Skip to the Main Content

Note:These pages make extensive use of the latest XHTML and CSS Standards. They ought to look great in any standards-compliant modern browser. Unfortunately, they will probably look horrible in older browsers, like Netscape 4.x and IE 4.x. Moreover, many posts use MathML, which is, currently only supported in Mozilla. My best suggestion (and you will thank me when surfing an ever-increasing number of sites on the web which have been crafted to use the new standards) is to upgrade to the latest version of your browser. If that's not possible, consider moving to the Standards-compliant and open-source Mozilla browser.

June 5, 2007

Bit Flip

I got a frantic email from John Baez, Saturday night. Evidently, our MovableType installation had suddenly gone haywire, and various CGI actions were producing Perl errors, rather the desired results.

It sometimes happens that my mucking about with the software produces untoward side-effects. But that wasn’t the case here. I’d been out for the evening, and hadn’t touched anything.

Eventually, I tracked down the problem. The file, in which the Perl error occurred had changed. A single occurrence of “>” had become a “?”. Changing it back cured the problem.

Mind you:

  • The file is writable only by root.
  • The mtime of the file had not changed.
  • There were no other changes to the file, or to anything else in our MT installation.
  • There were no signs of intrusion or system compromise.

Now, “>” is the byte 00111110 and “?” is the byte “00111111”. So a single bit had changed. This was quite enough to send our MovableType installation into upheaval. As far as I can tell, it happened without the intervention of human hand.

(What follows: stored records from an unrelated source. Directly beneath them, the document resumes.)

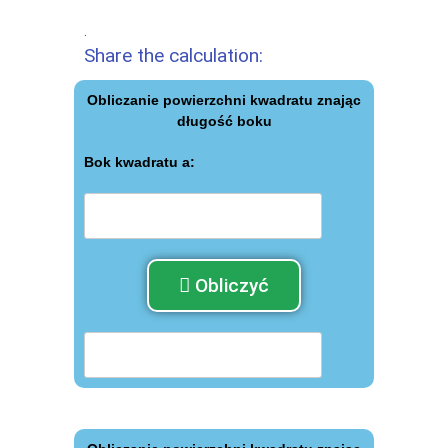
.
Share the calculation:
Obliczanie powierzchni kwadratu znając
długość boku
Bok kwadratu а:
Obliczyć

I’ve read about cosmic rays causing bit-flips. Seemed like a rather unlikely risk. Now I’m not so sure …

Posted by distler at June 5, 2007 11:29 PM

TrackBack URL for this Entry:   https://golem.ph.utexas.edu/cgi-bin/MT-3.0/dxy-tb.fcgi/1305

8 Comments & 1 Trackback

Re: Bit Flip

Many years ago, in the days of DOS, I once encountered bit flips in files as a prelude to hard drive failure.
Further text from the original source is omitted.